Work request: Return all lines from the listing below that include the word "transporte".

Provided records:
========================================

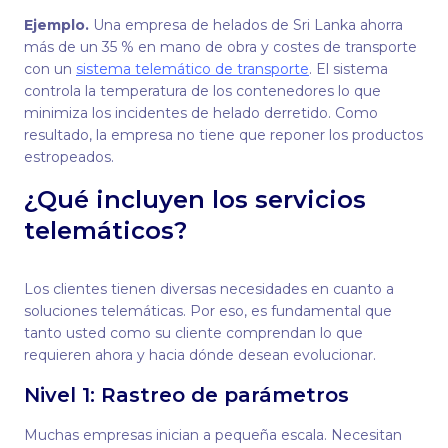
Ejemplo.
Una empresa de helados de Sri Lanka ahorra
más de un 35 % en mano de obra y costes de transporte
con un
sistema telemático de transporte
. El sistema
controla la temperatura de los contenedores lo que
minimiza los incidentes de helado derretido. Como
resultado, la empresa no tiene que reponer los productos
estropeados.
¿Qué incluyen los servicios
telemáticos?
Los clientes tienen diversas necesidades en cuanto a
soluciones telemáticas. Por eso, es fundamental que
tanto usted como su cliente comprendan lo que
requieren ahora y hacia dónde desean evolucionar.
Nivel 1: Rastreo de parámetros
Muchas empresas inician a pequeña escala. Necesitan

========================================

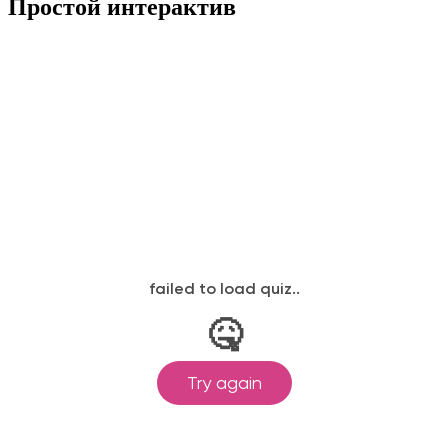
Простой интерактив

========================================

Exercise answer:
más de un 35 % en mano de obra y costes de transporte
sistema telemático de transporte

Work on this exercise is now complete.